How does one recap an entire year?
To recap a year seems impossible. This year was so good yet so rough. For fear of sounding like a total sap I won’t tell you that no matter how crappy some life events may be, and how trying and tumultuous my moods might get, as long as I have my husband to live life with, it’s alright with me. (It’s good I’m not sappy, much). I’m thankful for my immediate and extended family and dear friends and never want to lose sight of the blessing that they are.
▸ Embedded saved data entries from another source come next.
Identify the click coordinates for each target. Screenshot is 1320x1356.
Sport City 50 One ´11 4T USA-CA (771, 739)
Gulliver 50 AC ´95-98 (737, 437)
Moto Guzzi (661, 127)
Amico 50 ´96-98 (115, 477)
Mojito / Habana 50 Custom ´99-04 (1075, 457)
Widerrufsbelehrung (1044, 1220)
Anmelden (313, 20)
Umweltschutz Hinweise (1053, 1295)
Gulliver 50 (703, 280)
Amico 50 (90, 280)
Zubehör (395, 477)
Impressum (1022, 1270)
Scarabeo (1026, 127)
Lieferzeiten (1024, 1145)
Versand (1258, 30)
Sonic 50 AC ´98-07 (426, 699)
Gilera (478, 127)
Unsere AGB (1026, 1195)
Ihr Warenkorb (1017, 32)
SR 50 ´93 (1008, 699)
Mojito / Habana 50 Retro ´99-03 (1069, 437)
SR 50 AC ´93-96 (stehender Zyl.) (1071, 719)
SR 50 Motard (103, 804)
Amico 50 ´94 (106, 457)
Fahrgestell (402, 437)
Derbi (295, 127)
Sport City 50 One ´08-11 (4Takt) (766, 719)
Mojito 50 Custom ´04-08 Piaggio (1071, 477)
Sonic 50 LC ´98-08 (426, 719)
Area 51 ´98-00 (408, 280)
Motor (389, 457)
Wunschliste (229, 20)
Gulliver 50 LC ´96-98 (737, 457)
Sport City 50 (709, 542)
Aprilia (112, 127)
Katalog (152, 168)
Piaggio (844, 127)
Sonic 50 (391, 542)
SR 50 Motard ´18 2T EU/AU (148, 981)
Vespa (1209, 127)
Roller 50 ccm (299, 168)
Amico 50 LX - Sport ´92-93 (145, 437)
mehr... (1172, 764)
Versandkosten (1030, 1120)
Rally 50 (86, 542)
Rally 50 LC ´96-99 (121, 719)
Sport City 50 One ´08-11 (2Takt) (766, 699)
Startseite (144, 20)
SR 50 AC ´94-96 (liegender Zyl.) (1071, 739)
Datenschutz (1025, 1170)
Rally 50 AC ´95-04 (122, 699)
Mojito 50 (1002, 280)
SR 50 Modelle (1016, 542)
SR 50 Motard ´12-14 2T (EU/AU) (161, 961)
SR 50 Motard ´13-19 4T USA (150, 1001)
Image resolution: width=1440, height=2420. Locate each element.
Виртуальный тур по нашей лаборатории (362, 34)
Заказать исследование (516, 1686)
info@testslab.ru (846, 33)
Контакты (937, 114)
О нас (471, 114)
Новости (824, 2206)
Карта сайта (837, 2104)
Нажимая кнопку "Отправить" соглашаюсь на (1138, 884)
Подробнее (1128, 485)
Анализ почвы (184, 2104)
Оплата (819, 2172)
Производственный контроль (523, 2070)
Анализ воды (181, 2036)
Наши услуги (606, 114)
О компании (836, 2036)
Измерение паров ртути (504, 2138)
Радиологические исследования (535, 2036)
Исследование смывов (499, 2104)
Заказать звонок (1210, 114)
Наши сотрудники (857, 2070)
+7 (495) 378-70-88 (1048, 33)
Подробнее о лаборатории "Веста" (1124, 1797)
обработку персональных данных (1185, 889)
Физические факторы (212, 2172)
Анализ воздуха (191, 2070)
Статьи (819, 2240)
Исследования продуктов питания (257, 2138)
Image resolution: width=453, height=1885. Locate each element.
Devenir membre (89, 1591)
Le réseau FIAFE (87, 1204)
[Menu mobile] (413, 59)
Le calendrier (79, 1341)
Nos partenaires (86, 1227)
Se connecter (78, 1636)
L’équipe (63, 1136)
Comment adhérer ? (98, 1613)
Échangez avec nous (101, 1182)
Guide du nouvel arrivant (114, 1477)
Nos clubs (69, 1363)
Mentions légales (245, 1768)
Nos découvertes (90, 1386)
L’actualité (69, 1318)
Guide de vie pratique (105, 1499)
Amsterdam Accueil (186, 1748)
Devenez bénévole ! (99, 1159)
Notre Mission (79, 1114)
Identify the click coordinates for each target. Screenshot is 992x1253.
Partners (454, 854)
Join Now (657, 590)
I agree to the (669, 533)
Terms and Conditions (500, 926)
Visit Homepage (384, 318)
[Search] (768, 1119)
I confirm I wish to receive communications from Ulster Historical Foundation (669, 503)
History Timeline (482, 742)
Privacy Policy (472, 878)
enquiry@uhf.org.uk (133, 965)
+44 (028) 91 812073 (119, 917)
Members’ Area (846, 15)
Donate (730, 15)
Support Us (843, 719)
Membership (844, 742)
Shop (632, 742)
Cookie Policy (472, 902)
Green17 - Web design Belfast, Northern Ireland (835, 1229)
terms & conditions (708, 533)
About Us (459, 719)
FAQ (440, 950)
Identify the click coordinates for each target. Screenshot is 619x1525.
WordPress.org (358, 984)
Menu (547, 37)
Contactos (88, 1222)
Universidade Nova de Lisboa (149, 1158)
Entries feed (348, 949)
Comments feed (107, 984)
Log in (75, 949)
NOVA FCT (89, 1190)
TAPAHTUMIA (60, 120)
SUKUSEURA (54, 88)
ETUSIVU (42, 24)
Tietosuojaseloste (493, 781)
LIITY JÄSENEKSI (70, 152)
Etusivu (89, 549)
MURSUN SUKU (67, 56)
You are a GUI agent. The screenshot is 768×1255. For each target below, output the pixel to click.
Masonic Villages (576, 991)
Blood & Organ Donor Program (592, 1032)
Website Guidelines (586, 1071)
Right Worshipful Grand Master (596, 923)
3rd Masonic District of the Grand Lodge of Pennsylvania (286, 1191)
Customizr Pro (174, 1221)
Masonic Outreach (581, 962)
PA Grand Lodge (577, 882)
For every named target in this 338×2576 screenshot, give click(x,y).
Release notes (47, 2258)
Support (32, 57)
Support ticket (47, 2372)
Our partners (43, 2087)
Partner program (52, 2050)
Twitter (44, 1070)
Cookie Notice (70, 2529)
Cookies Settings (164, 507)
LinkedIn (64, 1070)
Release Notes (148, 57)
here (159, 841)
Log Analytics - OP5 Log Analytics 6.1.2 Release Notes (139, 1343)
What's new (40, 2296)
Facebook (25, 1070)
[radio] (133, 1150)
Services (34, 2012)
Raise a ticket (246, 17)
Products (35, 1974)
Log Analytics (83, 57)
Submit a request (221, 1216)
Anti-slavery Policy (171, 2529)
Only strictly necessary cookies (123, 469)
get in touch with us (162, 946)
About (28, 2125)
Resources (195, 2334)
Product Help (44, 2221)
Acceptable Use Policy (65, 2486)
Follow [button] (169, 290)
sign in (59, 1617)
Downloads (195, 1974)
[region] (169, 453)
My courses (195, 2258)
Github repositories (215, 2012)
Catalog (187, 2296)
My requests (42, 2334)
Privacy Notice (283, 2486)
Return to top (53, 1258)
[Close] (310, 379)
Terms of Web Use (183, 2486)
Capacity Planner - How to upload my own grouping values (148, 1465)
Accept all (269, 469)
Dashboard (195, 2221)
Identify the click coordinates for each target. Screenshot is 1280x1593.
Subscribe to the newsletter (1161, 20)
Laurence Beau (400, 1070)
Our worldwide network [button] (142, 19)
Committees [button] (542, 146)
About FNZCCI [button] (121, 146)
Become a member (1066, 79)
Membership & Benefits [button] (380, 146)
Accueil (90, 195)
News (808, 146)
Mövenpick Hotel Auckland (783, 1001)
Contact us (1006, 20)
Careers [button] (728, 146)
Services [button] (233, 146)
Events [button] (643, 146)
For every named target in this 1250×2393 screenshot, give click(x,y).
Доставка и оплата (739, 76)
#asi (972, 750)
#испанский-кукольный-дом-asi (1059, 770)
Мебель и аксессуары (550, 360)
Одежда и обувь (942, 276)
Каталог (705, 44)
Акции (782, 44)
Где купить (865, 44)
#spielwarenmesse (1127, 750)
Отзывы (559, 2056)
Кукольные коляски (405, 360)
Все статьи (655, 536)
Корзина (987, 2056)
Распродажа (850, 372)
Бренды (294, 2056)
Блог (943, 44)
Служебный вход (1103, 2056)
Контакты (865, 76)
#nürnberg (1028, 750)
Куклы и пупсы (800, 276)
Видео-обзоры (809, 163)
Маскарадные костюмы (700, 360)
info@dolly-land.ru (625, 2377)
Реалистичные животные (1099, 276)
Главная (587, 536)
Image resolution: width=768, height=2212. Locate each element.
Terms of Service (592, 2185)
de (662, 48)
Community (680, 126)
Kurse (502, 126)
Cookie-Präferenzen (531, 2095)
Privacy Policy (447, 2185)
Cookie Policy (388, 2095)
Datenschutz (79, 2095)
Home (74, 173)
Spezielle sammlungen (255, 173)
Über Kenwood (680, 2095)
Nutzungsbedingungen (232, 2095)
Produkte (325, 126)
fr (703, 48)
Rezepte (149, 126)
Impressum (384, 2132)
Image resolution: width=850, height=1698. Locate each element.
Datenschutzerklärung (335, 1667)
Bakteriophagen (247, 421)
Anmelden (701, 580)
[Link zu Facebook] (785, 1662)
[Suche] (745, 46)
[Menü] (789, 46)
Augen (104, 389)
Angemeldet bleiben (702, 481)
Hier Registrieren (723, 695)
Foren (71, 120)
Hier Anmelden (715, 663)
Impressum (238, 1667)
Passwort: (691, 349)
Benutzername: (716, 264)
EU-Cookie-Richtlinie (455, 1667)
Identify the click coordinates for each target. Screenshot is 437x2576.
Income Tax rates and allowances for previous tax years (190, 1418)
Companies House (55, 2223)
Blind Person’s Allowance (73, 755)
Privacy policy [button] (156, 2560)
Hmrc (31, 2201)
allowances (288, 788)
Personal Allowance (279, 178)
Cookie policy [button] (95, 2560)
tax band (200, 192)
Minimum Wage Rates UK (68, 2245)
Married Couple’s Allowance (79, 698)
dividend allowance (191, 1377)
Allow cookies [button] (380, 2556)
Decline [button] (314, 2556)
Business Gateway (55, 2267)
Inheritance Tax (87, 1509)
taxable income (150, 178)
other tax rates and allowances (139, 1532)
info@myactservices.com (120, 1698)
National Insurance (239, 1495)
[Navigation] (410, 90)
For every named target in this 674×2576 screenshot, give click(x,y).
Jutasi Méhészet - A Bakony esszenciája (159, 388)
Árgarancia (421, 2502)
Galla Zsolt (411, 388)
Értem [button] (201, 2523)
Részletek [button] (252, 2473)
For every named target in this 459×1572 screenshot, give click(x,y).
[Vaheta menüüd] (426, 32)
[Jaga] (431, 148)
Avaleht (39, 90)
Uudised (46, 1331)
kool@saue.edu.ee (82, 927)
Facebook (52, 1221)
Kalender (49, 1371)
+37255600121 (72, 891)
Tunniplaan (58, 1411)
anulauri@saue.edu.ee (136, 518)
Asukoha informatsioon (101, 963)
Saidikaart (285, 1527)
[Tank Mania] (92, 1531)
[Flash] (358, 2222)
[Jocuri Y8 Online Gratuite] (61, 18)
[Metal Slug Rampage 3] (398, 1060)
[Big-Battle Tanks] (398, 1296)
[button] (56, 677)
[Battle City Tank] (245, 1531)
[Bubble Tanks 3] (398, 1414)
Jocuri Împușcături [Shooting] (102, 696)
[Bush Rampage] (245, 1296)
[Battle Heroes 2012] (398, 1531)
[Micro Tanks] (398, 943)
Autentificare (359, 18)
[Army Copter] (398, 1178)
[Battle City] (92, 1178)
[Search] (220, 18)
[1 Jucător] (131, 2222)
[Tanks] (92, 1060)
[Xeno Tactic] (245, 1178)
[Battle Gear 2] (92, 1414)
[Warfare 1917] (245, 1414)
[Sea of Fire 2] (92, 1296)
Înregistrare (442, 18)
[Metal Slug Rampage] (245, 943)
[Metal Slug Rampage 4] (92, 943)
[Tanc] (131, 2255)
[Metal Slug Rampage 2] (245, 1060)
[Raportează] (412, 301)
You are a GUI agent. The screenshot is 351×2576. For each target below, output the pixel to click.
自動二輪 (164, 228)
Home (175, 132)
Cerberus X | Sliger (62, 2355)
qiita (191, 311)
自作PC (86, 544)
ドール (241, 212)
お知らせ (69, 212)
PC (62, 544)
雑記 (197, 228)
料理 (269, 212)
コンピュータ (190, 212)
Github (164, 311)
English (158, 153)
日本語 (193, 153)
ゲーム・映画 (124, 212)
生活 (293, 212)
We had two deaths in the family only a few months apart. And random series’ of events that were little…but big at the same time. I believe no matter the scale of the event, stress and worry definitely affect my mood. I had several triggers this year that threw my mood into a funk at best, and a tailspin at worst. As always I communicated with my psychiatrist to keep my mental state healthy! It’s a ongoing “battle.” Some days it’s a walk in the park and some days it truly is a fight for survival. But it’s worth it. Worth the fight. ALWAYS.
In January, my grandfather passed away. I was able to see him shortly before he passed. It was a beautiful last memory, as far as these things go. I have peace. Our twins turned two in February and in March our fourth baby niece was born– A MAJOR HIGHLIGHT of the year. Sweet precious girl, we adore her so! April was a big deal because Mrs Bipolarity was born! April was also the month my Grandmother passed away. Sad times. Hospice is hard and I struggled with my mood. May… what happened in May…?, and on to June when our oldest son turned four years old. How did that happen? I have no idea how time goes this fast! July… I might have turned thirty-one but I’m not confirming anything. Autumn rapidly approached and my annual cycle of depression started lurking. Plenty of “mini-trauma” (as I call things some of the things that trigger my mood). Finally, Christmas and New Years sneaked up on me and here I am. Still standing up–neither strong nor week–but at least I’m standing up!
One of the highlights of 2013 was coming out of the bipolar closet. One of the best things I’ve decided to do. I know it’s helped a lot of people, and that’s why I do it. I do this to help people and to fight stimga. When I get discouraged, and think about stopping–someone comes to me with a story of encouragement and reminds me how worth while this journey is…and onward I march.
Thank you. Each of you, reading this now. I thank you.
2013 was full of high-highs and low-lows of life, but I think everyone (bipolar or not) experiences that! I wish you contentment (because that’s better than happiness), stability (whatever that looks like to you), peace (because who doesn’t want peace?), self-awareness (you betta recognize!), the tools to fight this never ending fight, and above all I wish you to find what you’re looking for and that God blesses you richly in 2014.